17 October 2006

Testing the Business Continuity Plan

Every Business Continuity Plan needs to be tested.

Business Continuity planning has been on our list of Current Challenges for some time now. Also called Disaster Recovery, business continuity planning is about knowing what to do in the case of an interruption to business to ensure the impact of the interruption on the smooth running of the organization is minimised or eliminated.

In the IT context, the Business Continuity Plan (the BCP) details the systems and processes in place to ensure the continued availability of computing facilities to support the operation of, in our case, the Division. In order to develop a BCP, it is common to imagine a number of scenarios and work out what needs to be done to continue to provide or restore services in the event the scenario is realised.

We had a real-life situation last week that has given us great insight into the business recovery process: someone on the team took out the Divisional web server and reformatted the hard drives, and installed a completely different operating system (Linux rather than Windows) on it, thereby very effectively erasing completely all the information, operating system, applications, settings and data that was previously on the server.

We are decommissioning a number of servers over the next three months, and while the web server (bacillus) is due to be decommissioned at the end of this year, it was still in service supporting the ASP database, the Divisional helpdesk system, all the Divisional websites that have yet to be migrated to UCOnline, and a number of other internal services used by the TSU. The Division’s old mail server (spirillium), was taken out of service last year, and this was the server that was due to be reformatted. Unfortunately at some time over the last five years, the faceplates on the servers were swapped around so the wrong server was removed and erased.

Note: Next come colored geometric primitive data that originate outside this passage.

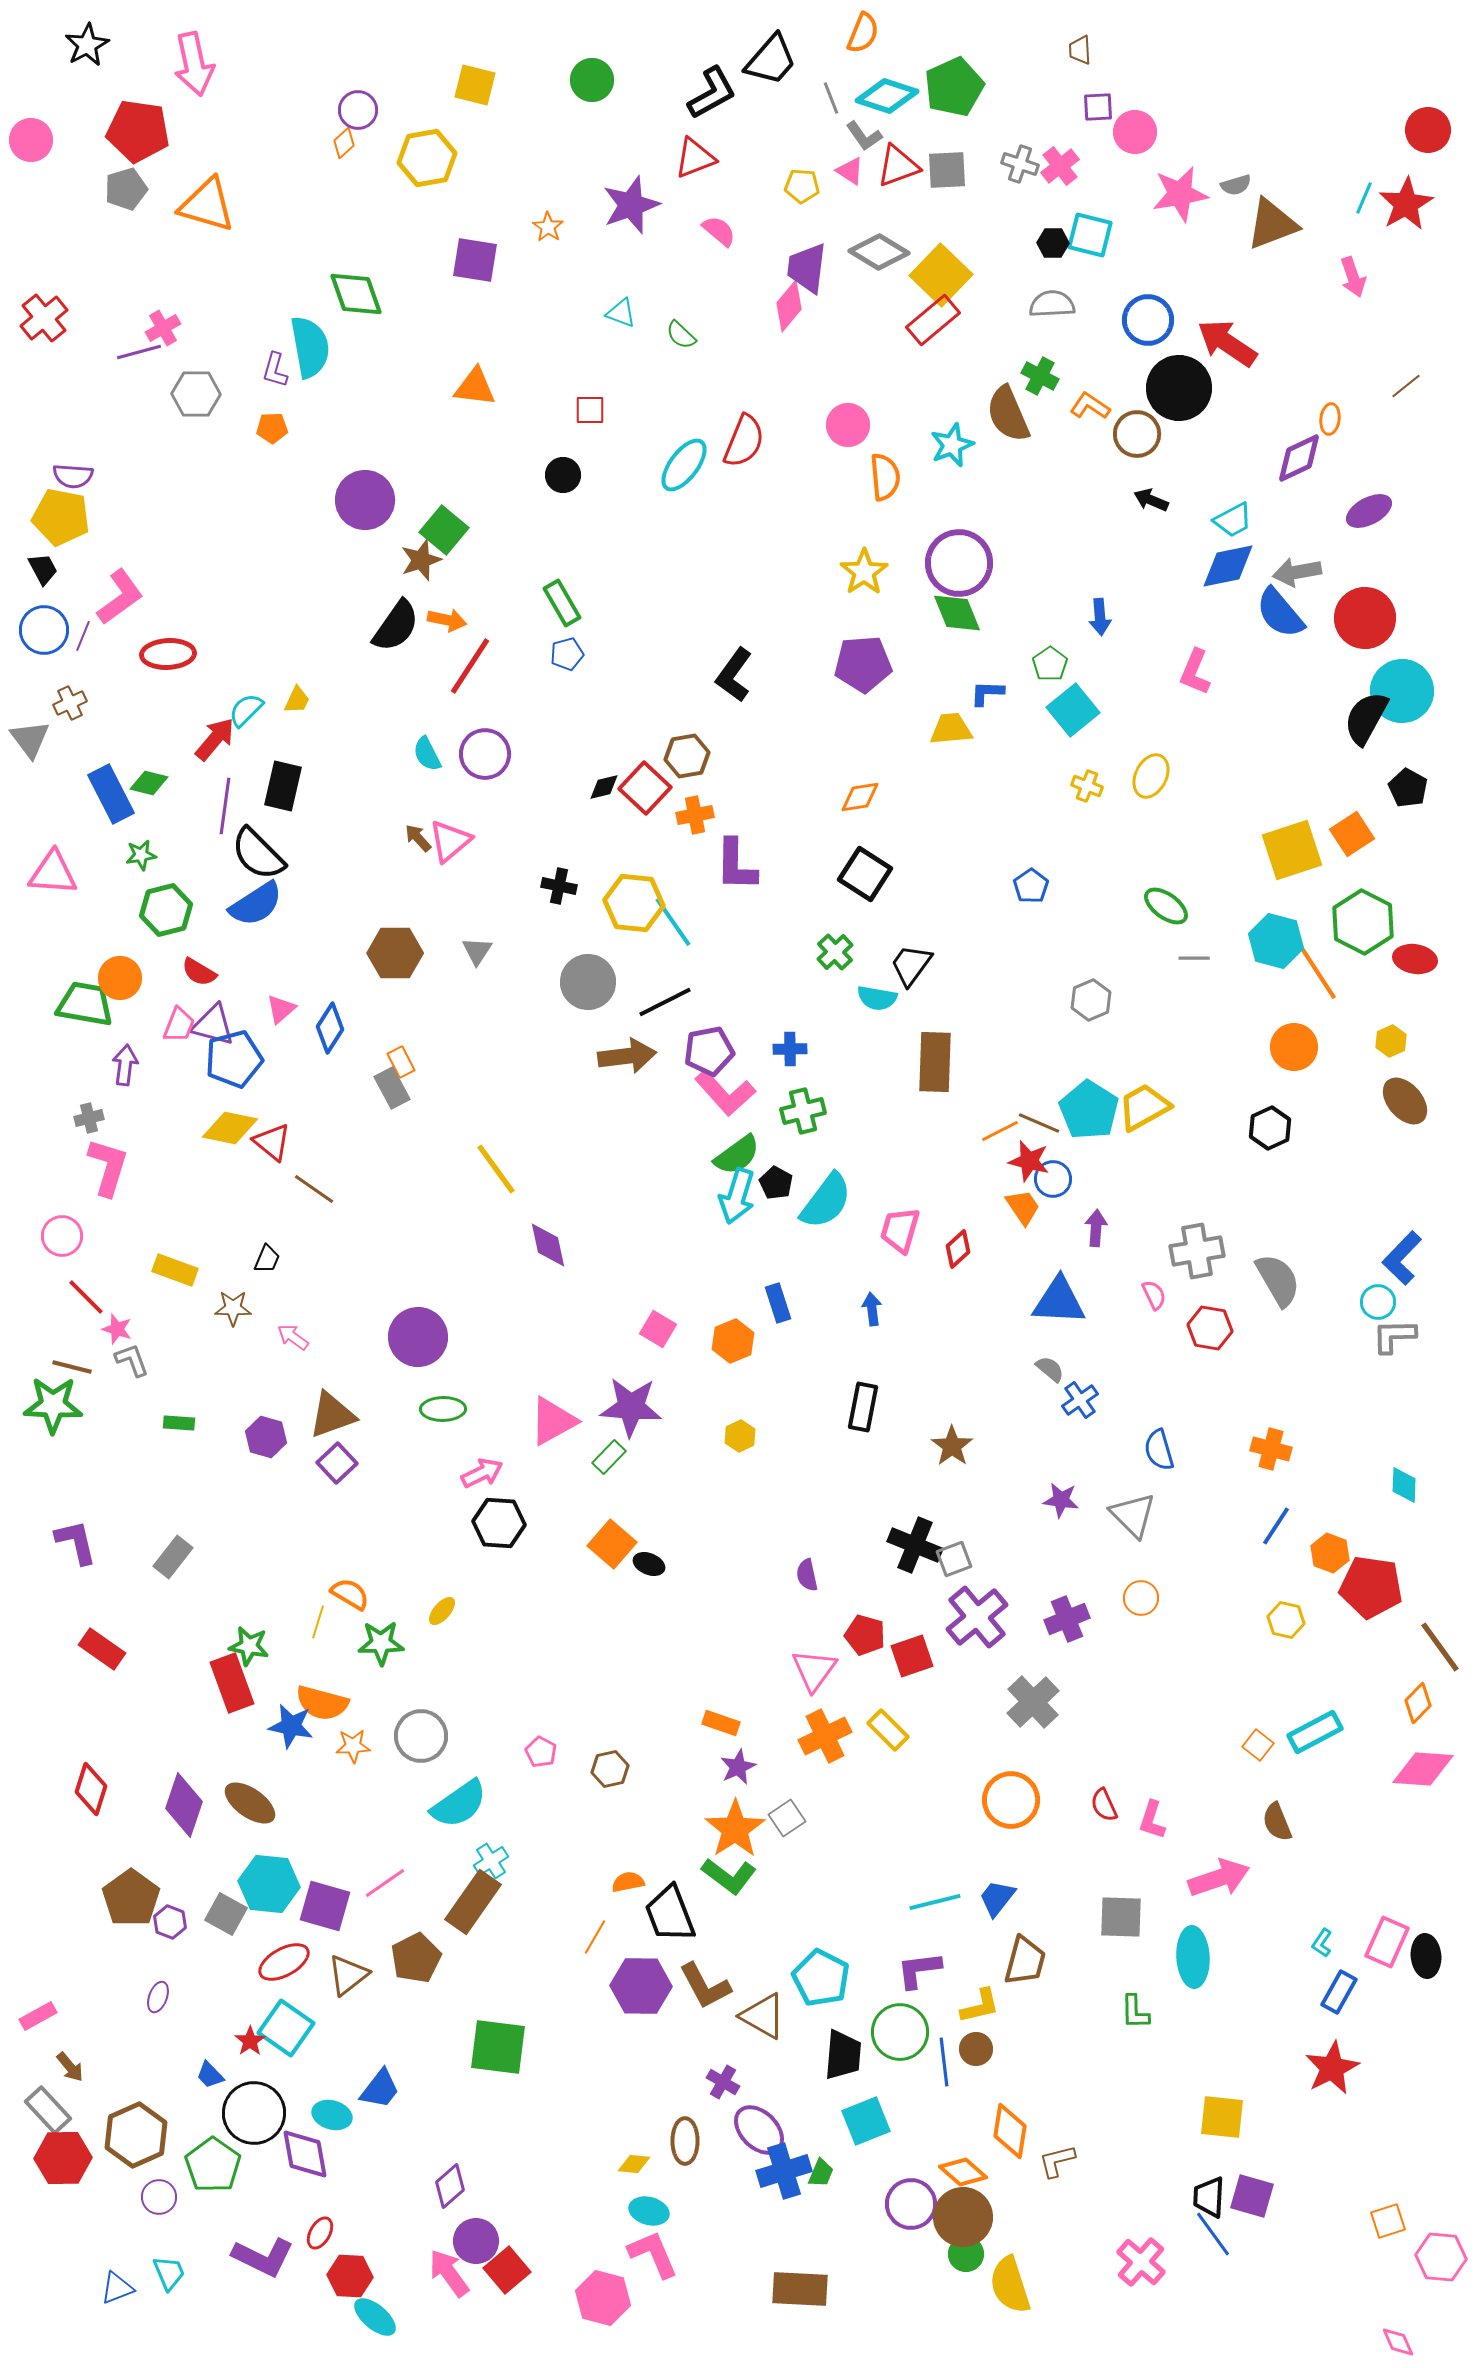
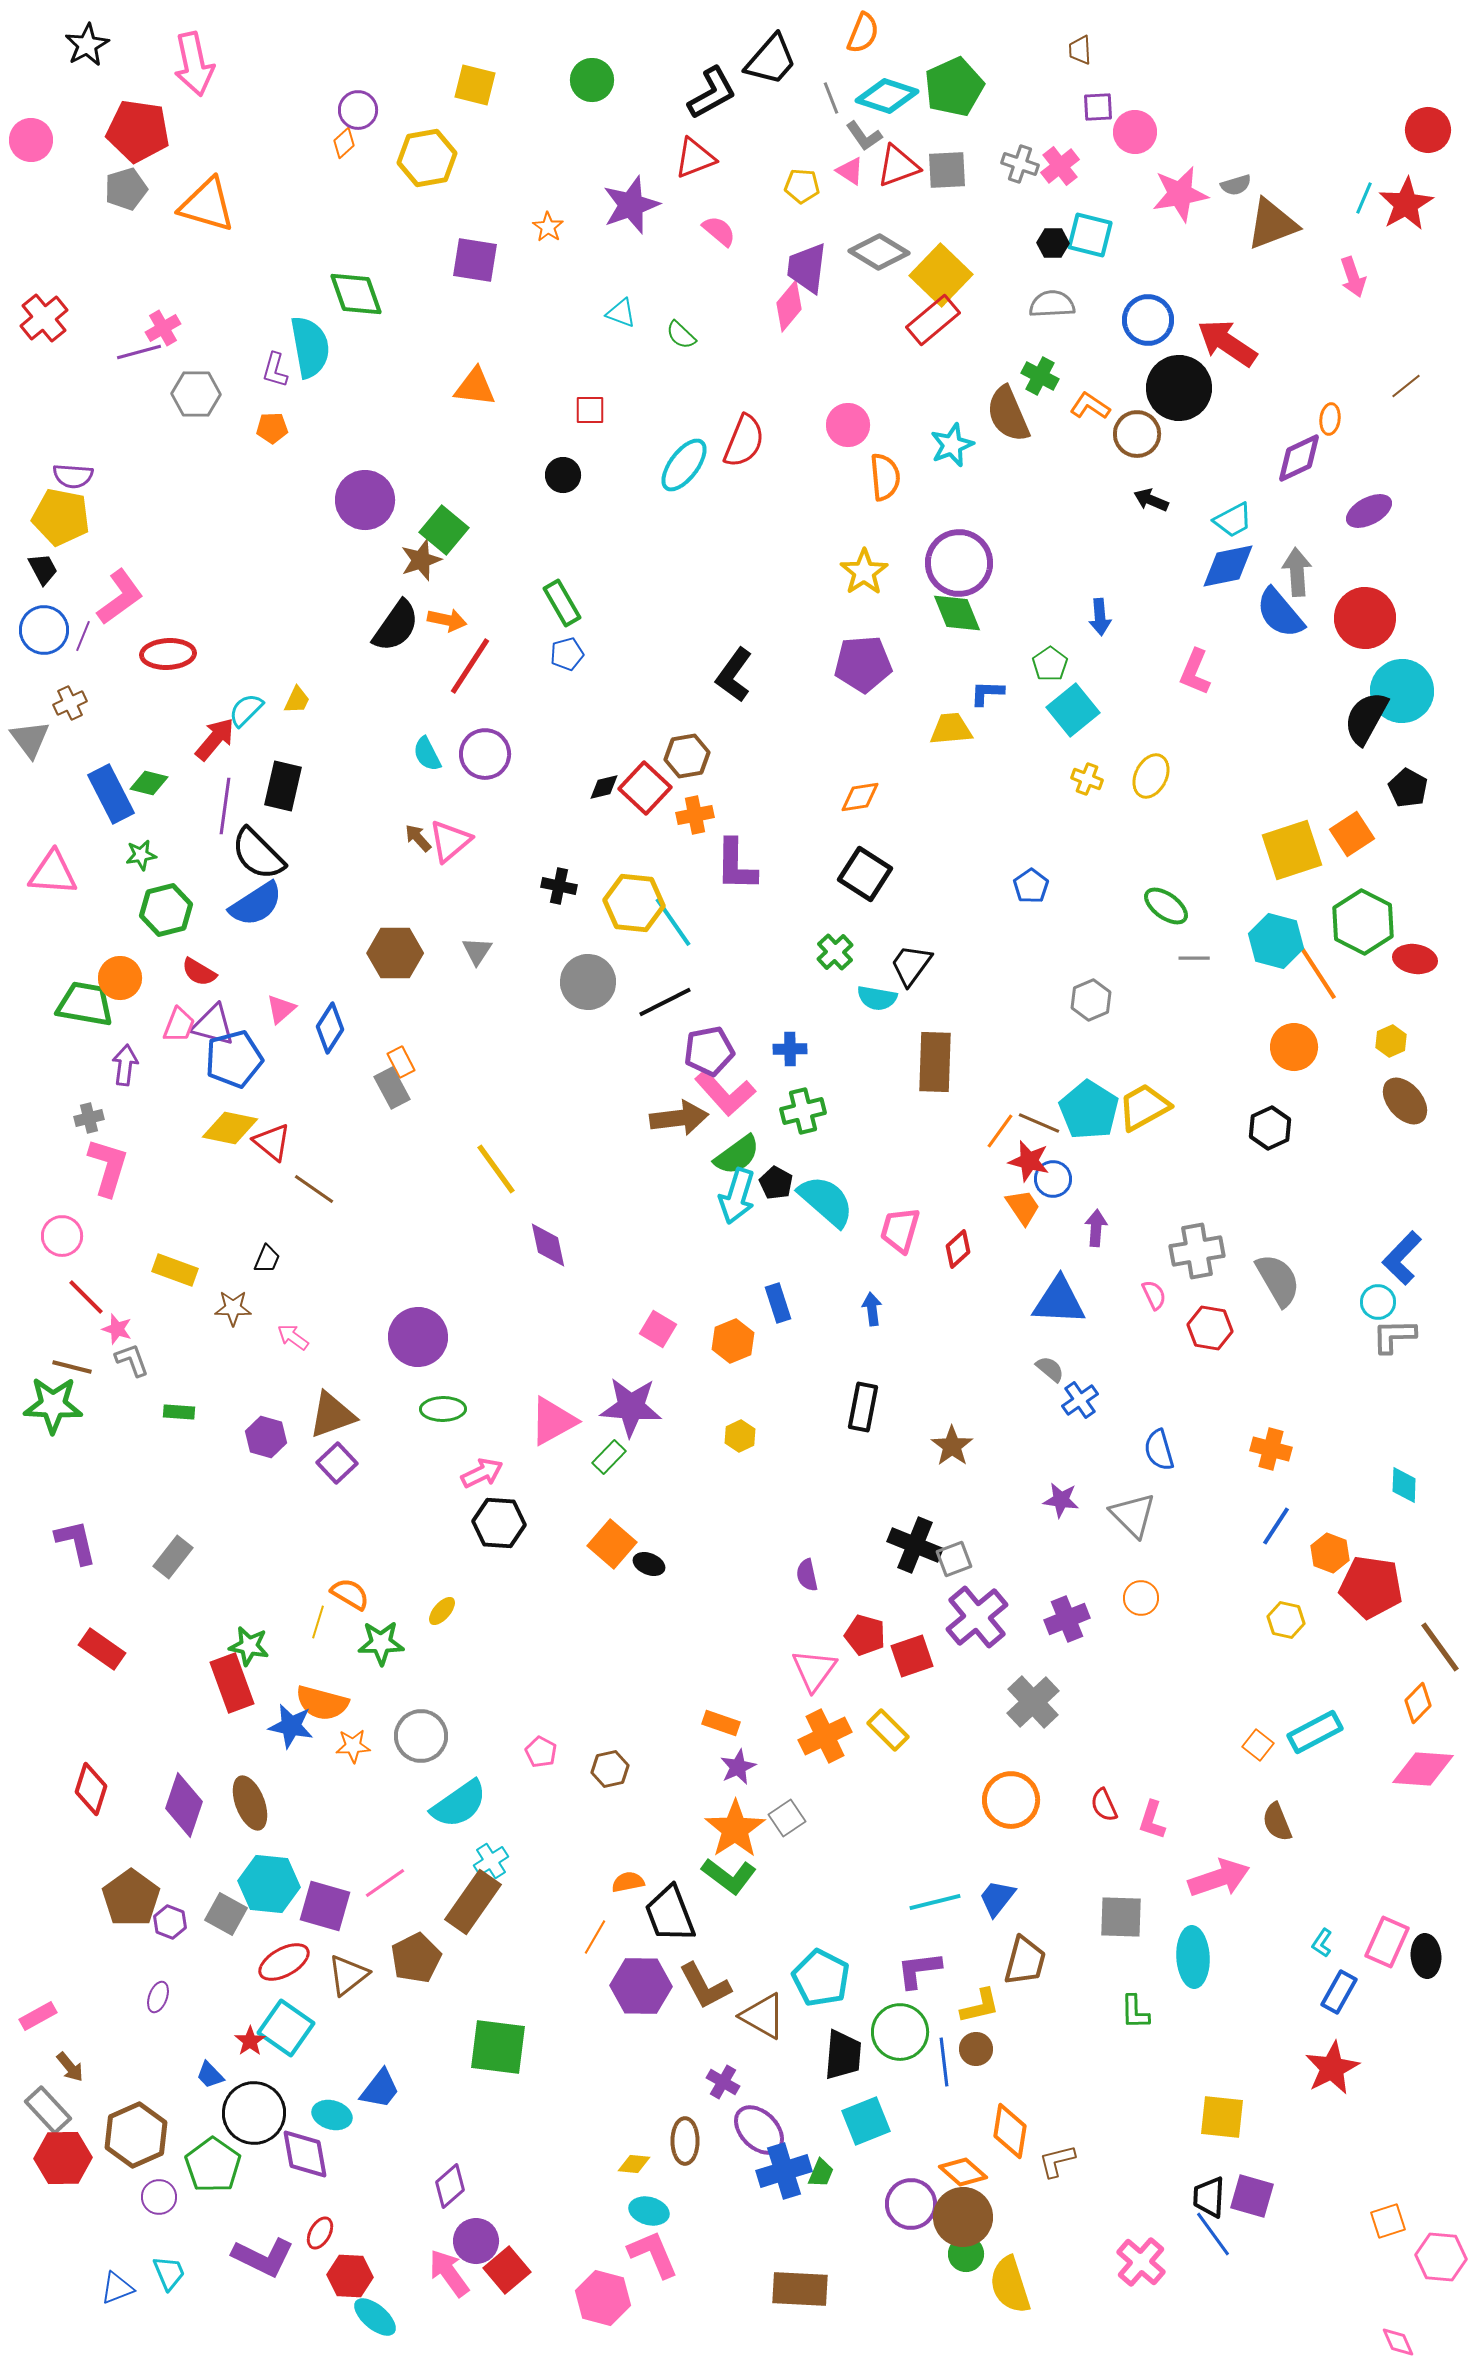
gray arrow at (1297, 572): rotated 96 degrees clockwise
yellow cross at (1087, 786): moved 7 px up
brown arrow at (627, 1056): moved 52 px right, 62 px down
orange line at (1000, 1131): rotated 27 degrees counterclockwise
cyan semicircle at (826, 1201): rotated 86 degrees counterclockwise
green rectangle at (179, 1423): moved 11 px up
brown ellipse at (250, 1803): rotated 34 degrees clockwise
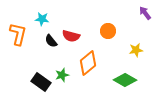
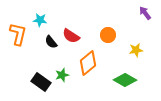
cyan star: moved 2 px left, 1 px down
orange circle: moved 4 px down
red semicircle: rotated 18 degrees clockwise
black semicircle: moved 1 px down
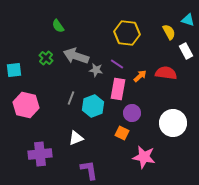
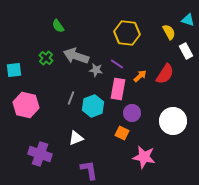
red semicircle: moved 1 px left, 1 px down; rotated 115 degrees clockwise
white circle: moved 2 px up
purple cross: rotated 25 degrees clockwise
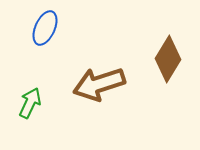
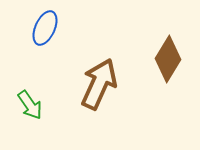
brown arrow: rotated 132 degrees clockwise
green arrow: moved 2 px down; rotated 120 degrees clockwise
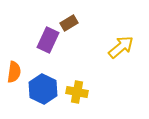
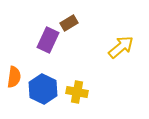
orange semicircle: moved 5 px down
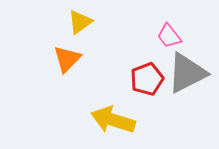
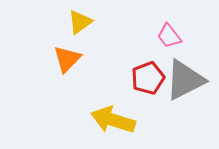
gray triangle: moved 2 px left, 7 px down
red pentagon: moved 1 px right, 1 px up
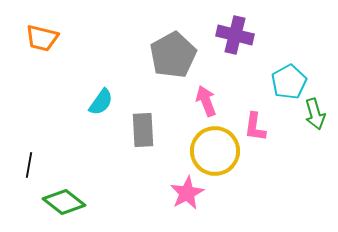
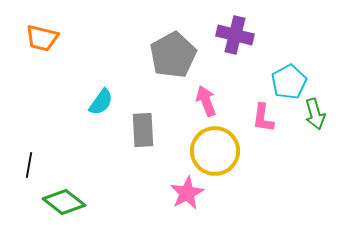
pink L-shape: moved 8 px right, 9 px up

That was around lunchtime last Thursday. By Monday the TSU team, especially Thomas Teng, was able to restore the web server to its status as of the previous Tuesday night. About a day and a half of data was lost, but all services have now been restored: our disaster recovery worked OK, but probably took longer than we would have liked, and exposed some holes in our BCP that need to be addressed.

Faster restores

A new backup system is progressively being installed in the new 9B25 server room. This backup system allows us to back up both Building 9 and Building 20 servers, and provides a more secure environment for the backed-up data. The new system has faster connections to most of the servers needed to be backed up (especially the new ones in Building 20 and Building 9), so backups will take less time to do (for the same amount of data), and restoring the servers in the event of catastrophic failure of the type experienced last week will be quicker. We are also looking at ways to back up operating systems and configurations more effectively so the restoration process goes faster and more smoothly.

Double checks

One of the factors in the recent disaster was the turnover of staff: there have been four generations of IT Officers responsible for the servers since they were installed five years ago, and many more staff with access to them over that time. A regular program will be put in place to physically check documentation against the actual installations to ensure they match up. Where documentation is missing or wrong, new documentation will be developed to reflect accurately the situation so that the risk of disaster is reduced and faster restoration is easier.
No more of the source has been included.